Slovak Insurgent Air Force


The Slovak Insurgent Air Force was an Allied air unit which fought against Axis forces in Slovakia and participated in Slovak National Uprising in August-October 1944.

History

The Slovak National Uprising, organized by Slovak military resistance, began in unfavourable conditions on August 29, 1944. In the first few days the insurgents lost major airfields in Piešťany, Spišská Nová Ves, Poprad, Vajnory near Bratislava and Trenčín, but they kept a large area in central Slovakia with Tri Duby airfield and a temporary airstrip near Zolná.
All military aircraft of the insurgents' air force formed a reconnaissance-bomber unit, called the Combined Squadron.

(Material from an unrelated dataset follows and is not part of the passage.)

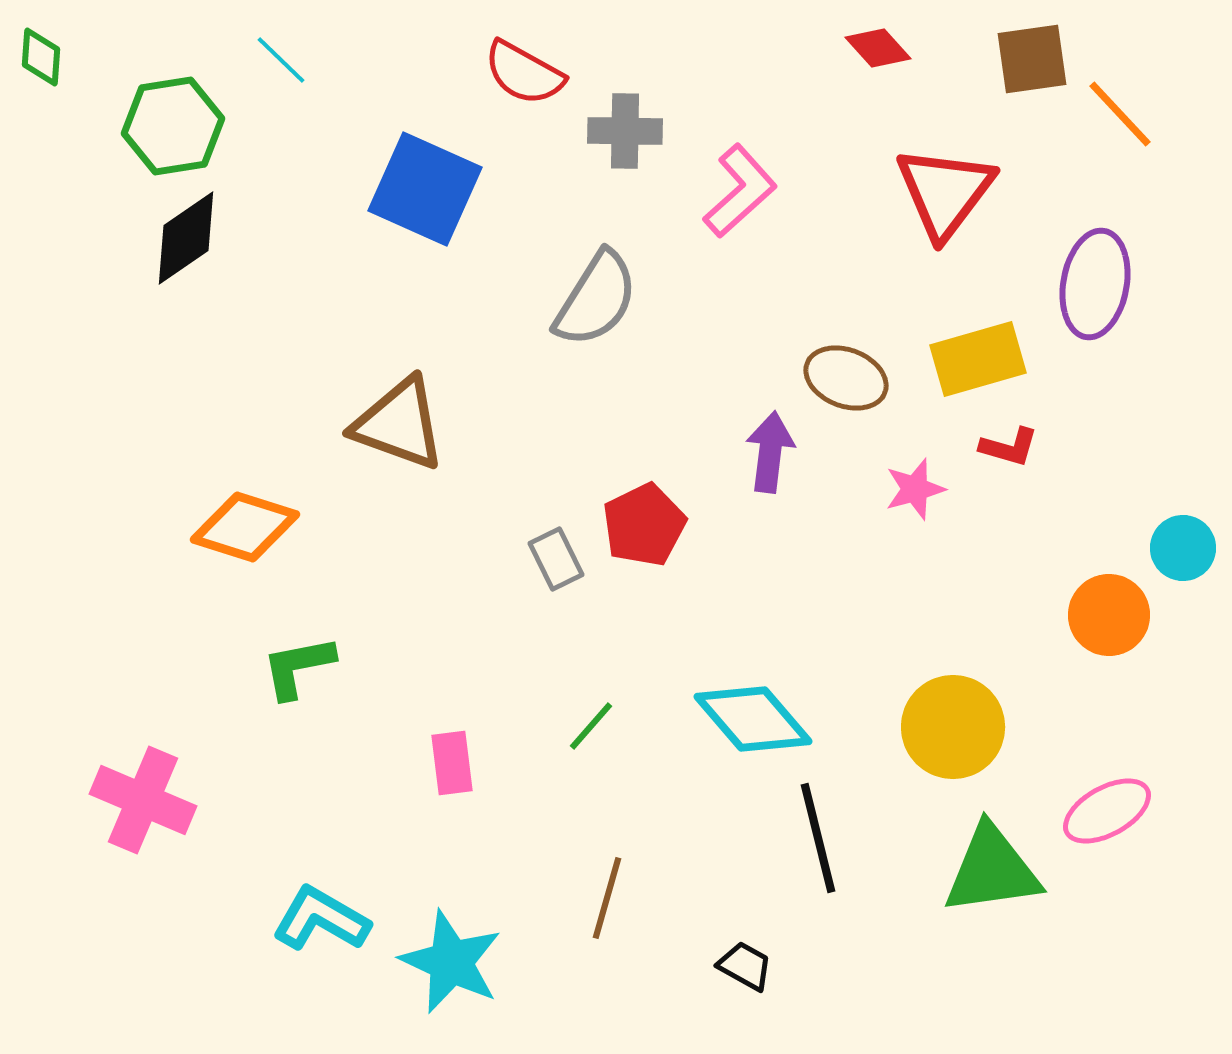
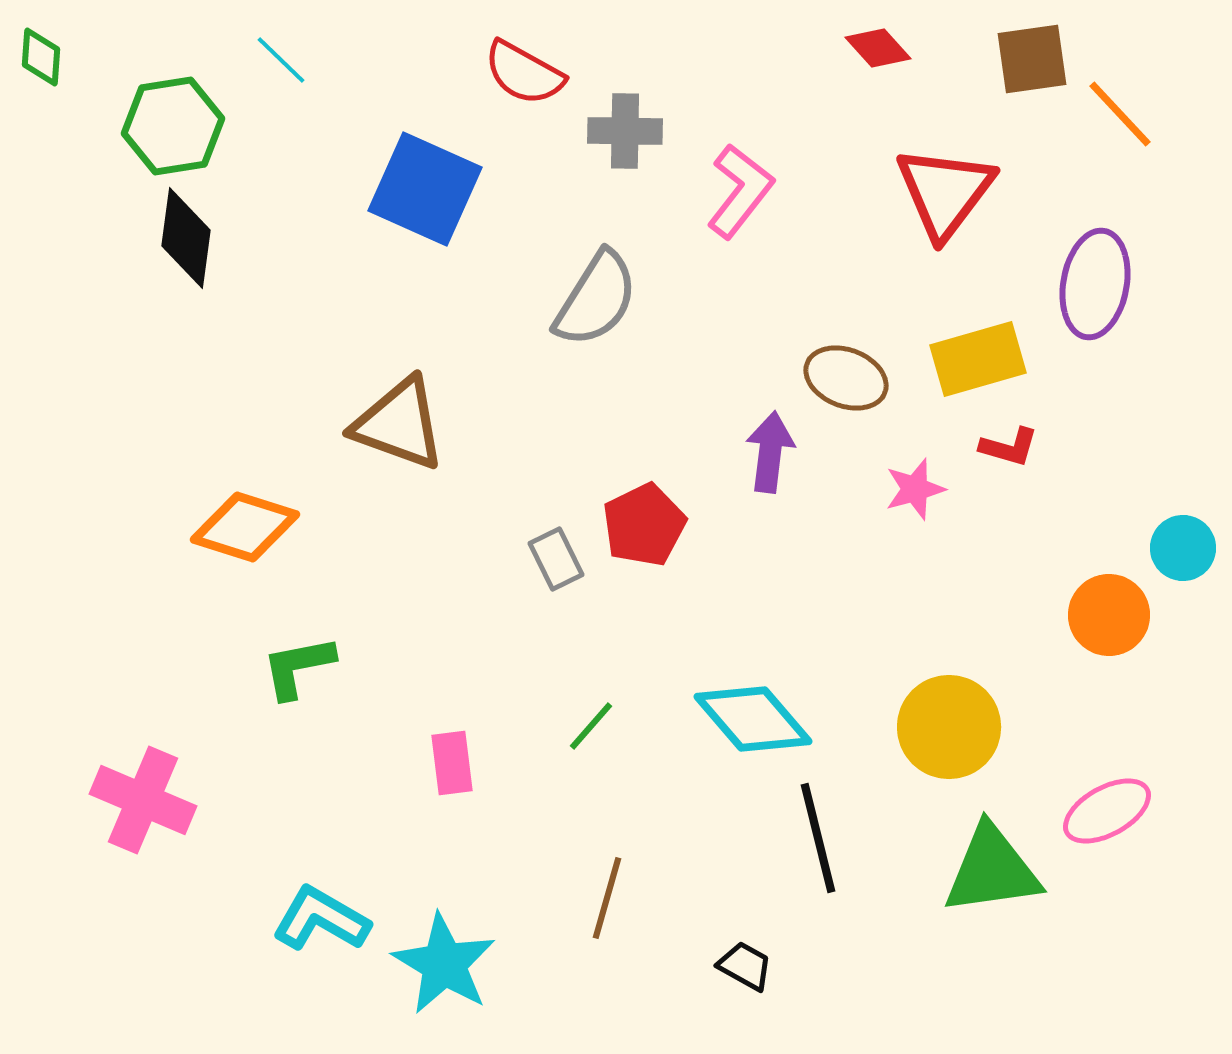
pink L-shape: rotated 10 degrees counterclockwise
black diamond: rotated 48 degrees counterclockwise
yellow circle: moved 4 px left
cyan star: moved 7 px left, 2 px down; rotated 6 degrees clockwise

It consisted of four Avia B-534 biplane fighters, three older Letov Š-328 light bombers, and two obsolete Bf 109E-4. They were later reinforced by a two other Bf 109G-6s and one Focke-Wulf Fw 189, which escaped from eastern Slovakia to the Soviets in Poland, after the insurgents in eastern Slovakia were surrounded and disarmed by Germans. Other aircraft reported in hands of rebels were two Klemm Kl 35, some Heinkel He 72 Kadett and two Savoia-Marchetti SM.84 medium bombers, captured during combat. The insurgents had trouble supplying their air force, especially ammunition for the German machine-guns of the Bf 109s.
The Soviets provided help for the uprising on 17 September 1944, when they moved the 1st Czechoslovak Fighter Air Regiment under the command of Captain František Fajtl. This unit, flying Lavochkin La-5FN, was formed from among skilled fighter pilots - particularly Czechoslovak volunteer veterans from the RAF. Insurgent pilots flew 923 sorties and destroyed 40 Axis planes. They also provided many reconnaissance flights and attacks on ground targets. The activity of air forces in Slovakia at the end of 1944 was often disrupted by poor weather and low cloud, which made flights in mountainous central Slovakia very risky. Units provided air cover for the uprising from the Zolná and Tri Duby airfields until 25 October 1944. In these days the last insurgent airfield Tri Duby was threatened by artillery fire and the advance of German troops.
As the uprising was being overrun by the Germans in the end of October 1944, the commander-in-chief of the insurgent army, Rudolf Viest, ordered the Air Force to withdraw from central Slovakia to safer airfields, secured by Red Army in Poland. Most of the pilots joined the 1st Czechoslovak Combined Air Division, which took part in liberating Poland and Czechoslovakia at the beginning of 1945.